======== Source data ========
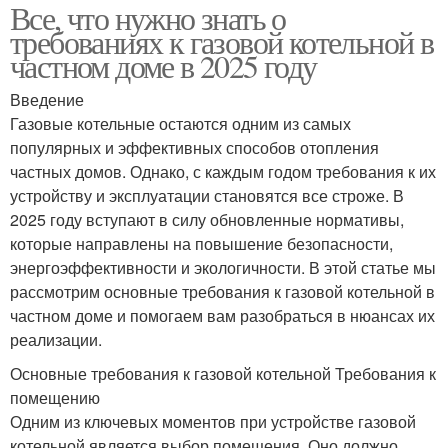
Все, что нужно знать о
требованиях к газовой котельной в
частном доме в 2025 году
Введение
Газовые котельные остаются одним из самых
популярных и эффективных способов отопления
частных домов. Однако, с каждым годом требования к их
устройству и эксплуатации становятся все строже. В
2025 году вступают в силу обновленные нормативы,
которые направлены на повышение безопасности,
энергоэффективности и экологичности. В этой статье мы
рассмотрим основные требования к газовой котельной в
частном доме и помогаем вам разобраться в нюансах их
реализации.
Основные требования к газовой котельной Требования к
помещению
Одним из ключевых моментов при устройстве газовой
котельной является выбор помещения. Оно должно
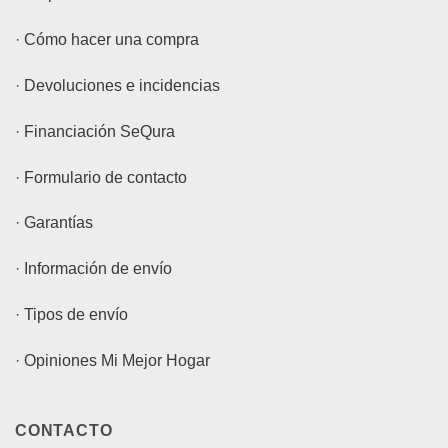
·
Cómo hacer una compra
·
Devoluciones e incidencias
·
Financiación SeQura
·
Formulario de contacto
·
Garantías
·
Información de envío
·
Tipos de envío
·
Opiniones Mi Mejor Hogar
CONTACTO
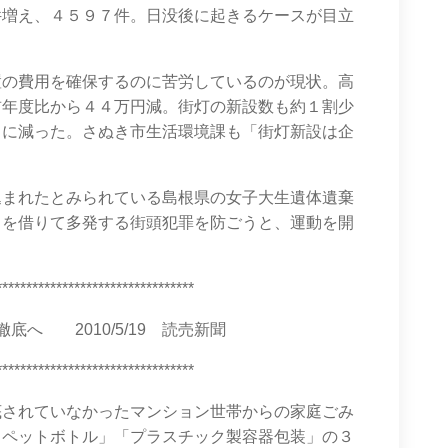
件増え、４５９７件。日没後に起きるケースが目立
置の費用を確保するのに苦労しているのが現状。高
前年度比から４４万円減。街灯の新設数も約１割少
らに減った。さぬき市生活環境課も「街灯新設は企
込まれたとみられている島根県の女子大生遺体遺棄
力を借りて多発する街頭犯罪を防ごうと、運動を開
*********************************
へ 2010/5/19 読売新聞
*********************************
底されていなかったマンション世帯からの家庭ごみ
・ペットボトル」「プラスチック製容器包装」の３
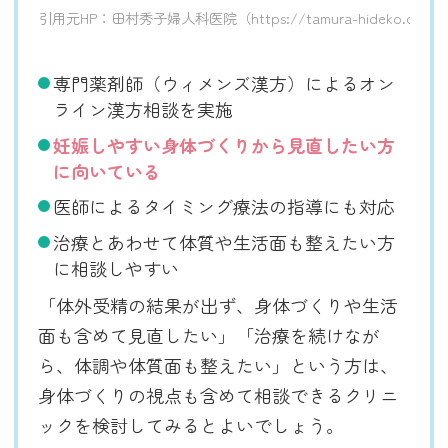
引用元HP：田村秀子婦人科医院（https://tamura-hideko.com/
専門薬剤師（ウィメンズ漢方）によるオン
ライン漢方相談を実施
妊娠しやすい身体づくりから見直したい方
に向いている
医師によるタイミング療法の指導にも対応
治療とあわせて体質や生活面も整えたい方
に相談しやすい
「体外受精の結果が出ず、身体づくりや生活
面も含めて見直したい」「治療を続けなが
ら、体調や体質面も整えたい」という方は、
身体づくりの視点も含めて相談できるクリニ
ックを検討してみるとよいでしょう。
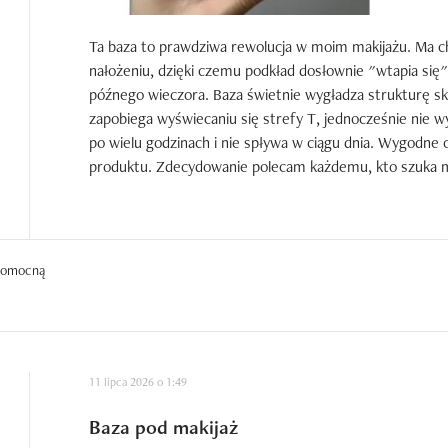
Ta baza to prawdziwa rewolucja w moim makijażu. Ma ch
nałożeniu, dzięki czemu podkład dosłownie "wtapia się" 
późnego wieczora. Baza świetnie wygładza strukturę skó
zapobiega wyświecaniu się strefy T, jednocześnie nie w
po wielu godzinach i nie spływa w ciągu dnia. Wygodne
produktu. Zdecydowanie polecam każdemu, kto szuka m
 pomocną
11 lipca 2026 o 1:49
Baza pod makijaż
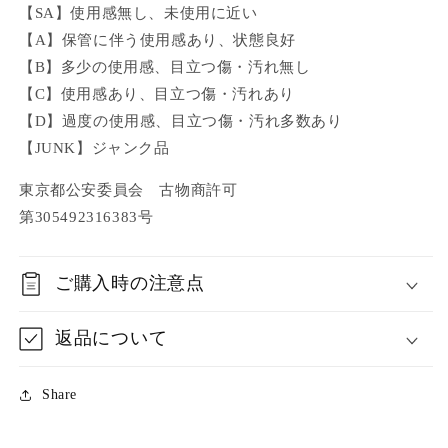
【SA】使用感無し、未使用に近い
【A】保管に伴う使用感あり、状態良好
【B】多少の使用感、目立つ傷・汚れ無し
【C】使用感あり、目立つ傷・汚れあり
【D】過度の使用感、目立つ傷・汚れ多数あり
【JUNK】ジャンク品
東京都公安委員会 古物商許可
第305492316383号
ご購入時の注意点
返品について
Share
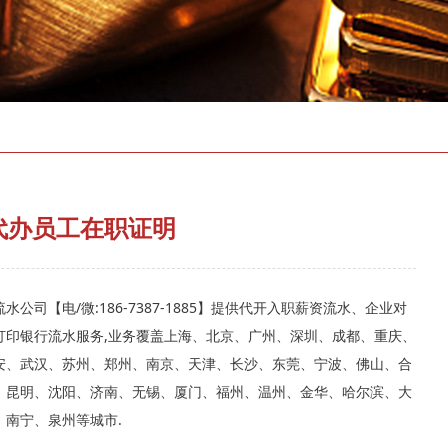
存款证明
代办员工在职证明
水公司【电/微:186-7387-1885】提供代开入职薪资流水、企业对
打印银行流水服务,业务覆盖上海、北京、广州、深圳、成都、重庆、
安、武汉、苏州、郑州、南京、天津、长沙、东莞、宁波、佛山、合
、昆明、沈阳、济南、无锡、厦门、福州、温州、金华、哈尔滨、大
、南宁、泉州等城市.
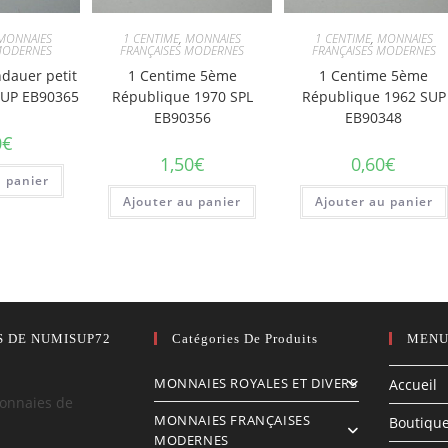
MONNAIES
1 CENTIME
,
MONNAIES
1 CENTIME
,
MONNAIES
MODERNES
FRANÇAISES MODERNES
FRANÇAISES MODERNES
ndauer petit
1 Centime 5ème
1 Centime 5ème
SUP EB90365
République 1970 SPL
République 1962 SUP
EB90356
EB90348
0
€
1,50
€
0,60
€
u panier
Ajouter au panier
Ajouter au panier
S DE NUMISUP72
Catégories De Produits
MENU
MONNAIES ROYALES ET DIVERS
Accueil
onnaies de
MONNAIES FRANÇAISES
Boutiqu
MODERNES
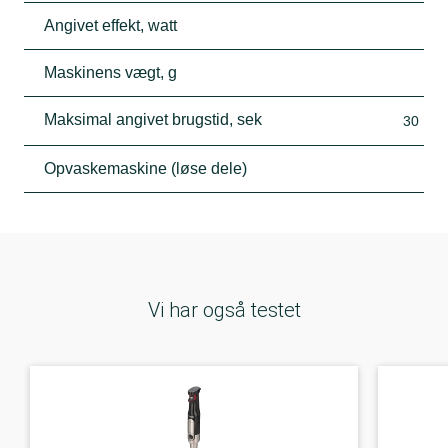
Angivet effekt, watt
Maskinens vægt, g
Maksimal angivet brugstid, sek
30
Opvaskemaskine (løse dele)
Vi har også testet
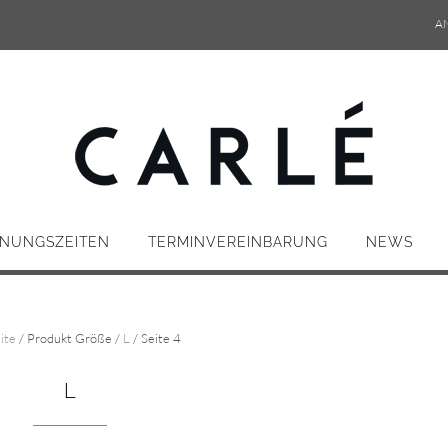
A
NUNGSZEITEN
TERMINVEREINBARUNG
NEWS
ite
/ Produkt Größe /
L
/ Seite 4
L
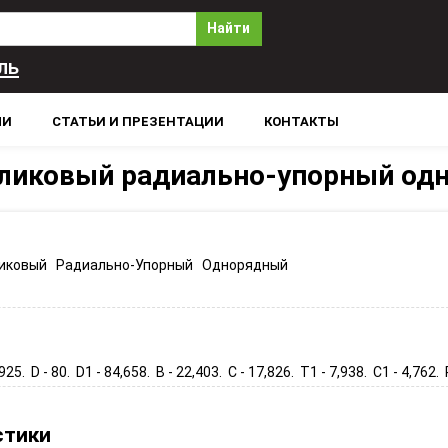
Найти
ль
ЛИ
СТАТЬИ И ПРЕЗЕНТАЦИИ
КОНТАКТЫ
ликовый радиально-упорный од
иковый Радиально-Упорный Однорядный
,925. D - 80. D1 - 84,658. B - 22,403. C - 17,826. T1 - 7,938. C1 - 4,762. R
стики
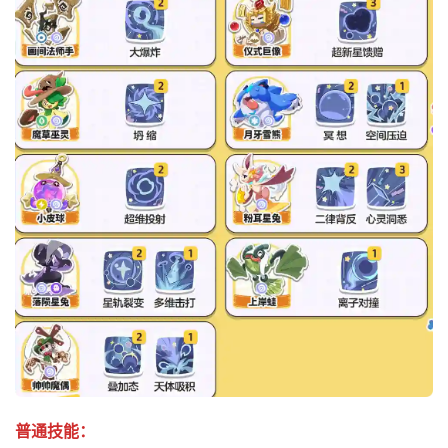
普通技能：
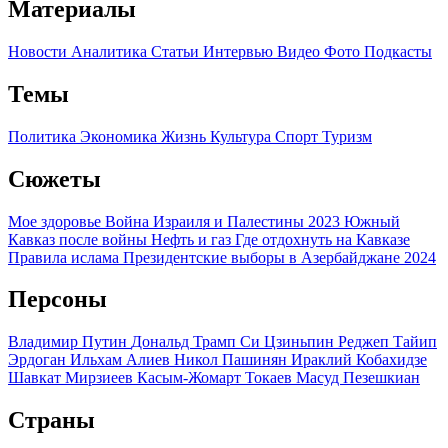
Материалы
Новости
Аналитика
Статьи
Интервью
Видео
Фото
Подкасты
Темы
Политика
Экономика
Жизнь
Культура
Спорт
Туризм
Сюжеты
Мое здоровье
Война Израиля и Палестины 2023
Южный
Кавказ после войны
Нефть и газ
Где отдохнуть на Кавказе
Правила ислама
Президентские выборы в Азербайджане 2024
Персоны
Владимир Путин
Дональд Трамп
Си Цзиньпин
Реджеп Тайип
Эрдоган
Ильхам Алиев
Никол Пашинян
Ираклий Кобахидзе
Шавкат Мирзиеев
Касым-Жомарт Токаев
Масуд Пезешкиан
Страны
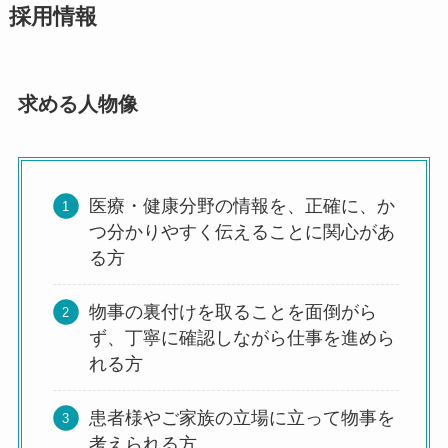
採用情報
求める人物像
医療・健康分野の情報を、正確に、か
つ分かりやすく伝えることに関心があ
る方
物事の裏付けを取ることを面倒がら
ず、丁寧に確認しながら仕事を進めら
れる方
患者様やご家族の立場に立って物事を
考えられる方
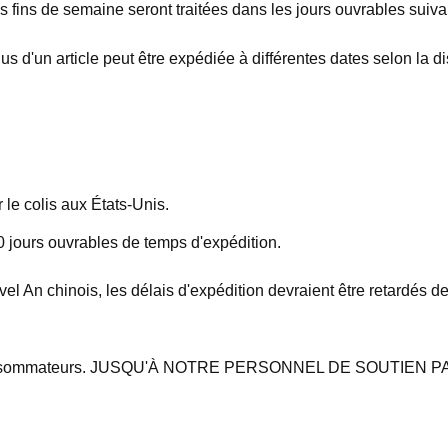
 fins de semaine seront traitées dans les jours ouvrables suiva
 d'un article peut être expédiée à différentes dates selon la dis
 le colis aux États-Unis.
20 jours ouvrables de temps d'expédition.
 An chinois, les délais d'expédition devraient être retardés d
s consommateurs. JUSQU'À NOTRE PERSONNEL DE SOUTIEN PA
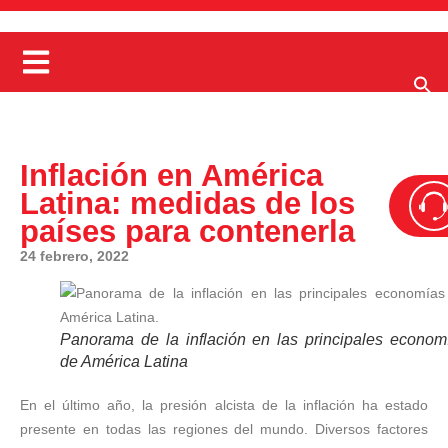
Inflación en América
Latina: medidas de los
países para contenerla
24 febrero, 2022
Panorama de la inflación en las principales econom
de América Latina
En el último año, la presión alcista de la inflación ha estado
presente en todas las regiones del mundo. Diversos factores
========
All records above need to be returned exactly. Omit the pictures.

Все, что нужно знать о
требованиях к газовой котельной в
частном доме в 2025 году
Введение
Газовые котельные остаются одним из самых
популярных и эффективных способов отопления
частных домов. Однако, с каждым годом требования к их
устройству и эксплуатации становятся все строже. В
2025 году вступают в силу обновленные нормативы,
которые направлены на повышение безопасности,
энергоэффективности и экологичности. В этой статье мы
рассмотрим основные требования к газовой котельной в
частном доме и помогаем вам разобраться в нюансах их
реализации.
Основные требования к газовой котельной Требования к
помещению
Одним из ключевых моментов при устройстве газовой
котельной является выбор помещения. Оно должно
·
Cómo hacer una compra
·
Devoluciones e incidencias
·
Financiación SeQura
·
Formulario de contacto
·
Garantías
·
Información de envío
·
Tipos de envío
·
Opiniones Mi Mejor Hogar
CONTACTO
件増え、４５９７件。日没後に起きるケースが目立
置の費用を確保するのに苦労しているのが現状。高
前年度比から４４万円減。街灯の新設数も約１割少
らに減った。さぬき市生活環境課も「街灯新設は企
込まれたとみられている島根県の女子大生遺体遺棄
力を借りて多発する街頭犯罪を防ごうと、運動を開
*********************************
へ 2010/5/19 読売新聞
*********************************
底されていなかったマンション世帯からの家庭ごみ
・ペットボトル」「プラスチック製容器包装」の３
引用元HP：田村秀子婦人科医院（https://tamura-hideko.com/
専門薬剤師（ウィメンズ漢方）によるオン
ライン漢方相談を実施
妊娠しやすい身体づくりから見直したい方
に向いている
医師によるタイミング療法の指導にも対応
治療とあわせて体質や生活面も整えたい方
に相談しやすい
「体外受精の結果が出ず、身体づくりや生活
面も含めて見直したい」「治療を続けなが
ら、体調や体質面も整えたい」という方は、
身体づくりの視点も含めて相談できるクリニ
ックを検討してみるとよいでしょう。
Ta baza to prawdziwa rewolucja w moim makijażu. Ma ch
nałożeniu, dzięki czemu podkład dosłownie "wtapia się" 
późnego wieczora. Baza świetnie wygładza strukturę skó
zapobiega wyświecaniu się strefy T, jednocześnie nie w
po wielu godzinach i nie spływa w ciągu dnia. Wygodne
produktu. Zdecydowanie polecam każdemu, kto szuka m
 pomocną
11 lipca 2026 o 1:49
Baza pod makijaż
【SA】使用感無し、未使用に近い
【A】保管に伴う使用感あり、状態良好
【B】多少の使用感、目立つ傷・汚れ無し
【C】使用感あり、目立つ傷・汚れあり
【D】過度の使用感、目立つ傷・汚れ多数あり
【JUNK】ジャンク品
東京都公安委員会 古物商許可
第305492316383号
ご購入時の注意点
返品について
Share
存款证明
代办员工在职证明
水公司【电/微:186-7387-1885】提供代开入职薪资流水、企业对
打印银行流水服务,业务覆盖上海、北京、广州、深圳、成都、重庆、
安、武汉、苏州、郑州、南京、天津、长沙、东莞、宁波、佛山、合
、昆明、沈阳、济南、无锡、厦门、福州、温州、金华、哈尔滨、大
、南宁、泉州等城市.
MONNAIES
1 CENTIME
,
MONNAIES
1 CENTIME
,
MONNAIES
MODERNES
FRANÇAISES MODERNES
FRANÇAISES MODERNES
ndauer petit
1 Centime 5ème
1 Centime 5ème
SUP EB90365
République 1970 SPL
République 1962 SUP
EB90356
EB90348
0
€
1,50
€
0,60
€
u panier
Ajouter au panier
Ajouter au panier
S DE NUMISUP72
Catégories De Produits
MENU
MONNAIES ROYALES ET DIVERS
Accueil
onnaies de
MONNAIES FRANÇAISES
Boutiqu
MODERNES
Angivet effekt, watt
Maskinens vægt, g
Maksimal angivet brugstid, sek
30
Opvaskemaskine (løse dele)
Vi har også testet
A
NUNGSZEITEN
TERMINVEREINBARUNG
NEWS
ite
/ Produkt Größe /
L
/ Seite 4
L
Найти
ль
ЛИ
СТАТЬИ И ПРЕЗЕНТАЦИИ
КОНТАКТЫ
ликовый радиально-упорный од
иковый Радиально-Упорный Однорядный
,925. D - 80. D1 - 84,658. B - 22,403. C - 17,826. T1 - 7,938. C1 - 4,762. R
стики
普通技能：
Материалы
Новости
Аналитика
Статьи
Интервью
Видео
Фото
Подкасты
Темы
Политика
Экономика
Жизнь
Культура
Спорт
Туризм
Сюжеты
Мое здоровье
Война Израиля и Палестины 2023
Южный
Кавказ после войны
Нефть и газ
Где отдохнуть на Кавказе
Правила ислама
Президентские выборы в Азербайджане 2024
Персоны
Владимир Путин
Дональд Трамп
Си Цзиньпин
Реджеп Тайип
Эрдоган
Ильхам Алиев
Никол Пашинян
Ираклий Кобахидзе
Шавкат Мирзиеев
Касым-Жомарт Токаев
Масуд Пезешкиан
Страны
採用情報
求める人物像
医療・健康分野の情報を、正確に、か
つ分かりやすく伝えることに関心があ
る方
物事の裏付けを取ることを面倒がら
ず、丁寧に確認しながら仕事を進めら
れる方
患者様やご家族の立場に立って物事を
考えられる方
 fins de semaine seront traitées dans les jours ouvrables suiva
 d'un article peut être expédiée à différentes dates selon la dis
 le colis aux États-Unis.
20 jours ouvrables de temps d'expédition.
 An chinois, les délais d'expédition devraient être retardés d
s consommateurs. JUSQU'À NOTRE PERSONNEL DE SOUTIEN PA
Inflación en América
Latina: medidas de los
países para contenerla
24 febrero, 2022
Panorama de la inflación en las principales econom
de América Latina
En el último año, la presión alcista de la inflación ha estado
presente en todas las regiones del mundo. Diversos factores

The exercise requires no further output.